Dengan itu, dia mengganti pakaian yang dia kenakan. Ketika dia keluar dari ruangan, ibunya, yang mendengarkan percakapannya dengan editor, bertanya, “Apakah ada yang salah?”
“Oh tidak. Saya pikir itu akan beres dengan sendirinya, ”kata Juho, menambahkan penjelasan singkat tentang apa yang terjadi.
“Aku akan keluar.”
“Kemana kamu pergi?”
“Perusahaan penerbitan.”
“Untuk apa?”
Baca di meionovel.id
“Aku ingin melihatnya dengan mataku sendiri,” katanya sambil tersenyum. Dengan itu, penulis muda melanjutkan perjalanannya. Sudah lama sejak dia naik bus menuju perusahaan. Meskipun bus itu penuh dengan orang, bus itu bergerak maju tanpa hambatan, melewati restoran yang Juho ingat pernah mengunjunginya bersama Nam Kyung. Foto yang diyakini sebagai Yun Woo menyebar dengan cepat. Sementara itu, Juho turun dari bus bersama dengan banyak orang lain yang berada di bus bersamanya.
“Sangat ramai di sana,” kata seseorang. Seperti yang mereka katakan, festival buku sedang ramai dengan orang-orang. Ketika penulis muda itu masuk ke dalam, ada banyak stan yang didirikan oleh pejabat dari berbagai penerbit, yang berfungsi sebagai penunjuk jalan saat menjual dan mempromosikan buku. Sampul buku dalam berbagai warna melukis pemandangan yang indah. Jika Seo Kwang ada di sana, dia akan benar-benar terpesona oleh pemandangan itu. Sayangnya, takdir begitu kejam padanya sejak ia masih duduk di bangku sekolah menengah pertama.
Orang-orang melihat buku-buku itu, berbicara dengan kelompok mereka tentang buku-buku itu. Meskipun cukup ramai, Juho tidak merasakan bahaya nyata. Untuk alasan yang tidak bisa dia mengerti, Juho mendapati dirinya kesulitan mengingat ke mana harus pergi. Mungkin, sudah terlalu lama sejak dia berada di daerah itu, atau mungkin, karena kesibukan festival buku.

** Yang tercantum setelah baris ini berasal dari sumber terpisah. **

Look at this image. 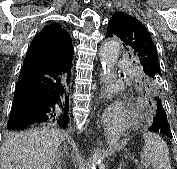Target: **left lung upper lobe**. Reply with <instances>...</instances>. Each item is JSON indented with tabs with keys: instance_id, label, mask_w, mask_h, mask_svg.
<instances>
[{
	"instance_id": "obj_1",
	"label": "left lung upper lobe",
	"mask_w": 177,
	"mask_h": 169,
	"mask_svg": "<svg viewBox=\"0 0 177 169\" xmlns=\"http://www.w3.org/2000/svg\"><path fill=\"white\" fill-rule=\"evenodd\" d=\"M119 37L125 44L129 56L136 58L142 67L146 87L160 95L162 73L155 44L146 27L135 17L124 12H116L108 23L107 37Z\"/></svg>"
}]
</instances>
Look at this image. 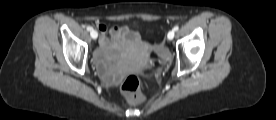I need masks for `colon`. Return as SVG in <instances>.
I'll return each instance as SVG.
<instances>
[{
    "label": "colon",
    "instance_id": "colon-1",
    "mask_svg": "<svg viewBox=\"0 0 276 120\" xmlns=\"http://www.w3.org/2000/svg\"><path fill=\"white\" fill-rule=\"evenodd\" d=\"M140 82L137 76L129 75L122 83L121 90L134 104H141L145 98L139 92Z\"/></svg>",
    "mask_w": 276,
    "mask_h": 120
}]
</instances>
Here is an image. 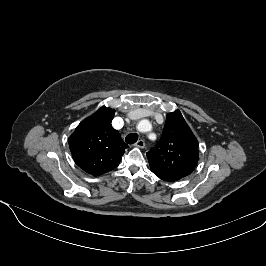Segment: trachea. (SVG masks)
I'll return each mask as SVG.
<instances>
[{
	"mask_svg": "<svg viewBox=\"0 0 266 266\" xmlns=\"http://www.w3.org/2000/svg\"><path fill=\"white\" fill-rule=\"evenodd\" d=\"M138 140V134L136 133H131V134H128L125 138V141L128 143V144H134L136 141Z\"/></svg>",
	"mask_w": 266,
	"mask_h": 266,
	"instance_id": "1",
	"label": "trachea"
}]
</instances>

Setelah berkelok-kelok di antara kerumunan untuk beberapa saat, Juho dapat menemukan jalannya ke Zelkova. Dia yakin akan hal itu dengan perubahan pemandangan di sekelilingnya yang semakin menjauh dari keramaian festival dan suasananya yang ramah dan bersahabat. Mereka semua memudar, seolah-olah udara telah membawa pergi keinginan seseorang untuk memiliki.
“Siapa itu?” seseorang di antara kerumunan mengeluarkan pandangan yang mengkhawatirkan. Wartawan sedang berkemah di depan gedung perusahaan dengan kamera hitam besar yang dipasang untuk membidik gedung itu. Beberapa dari mereka membidik ke arah kerumunan yang berkumpul di depan gedung. Kemudian, Juho menyadari bahwa salah satu lensa bundar diarahkan langsung ke arahnya.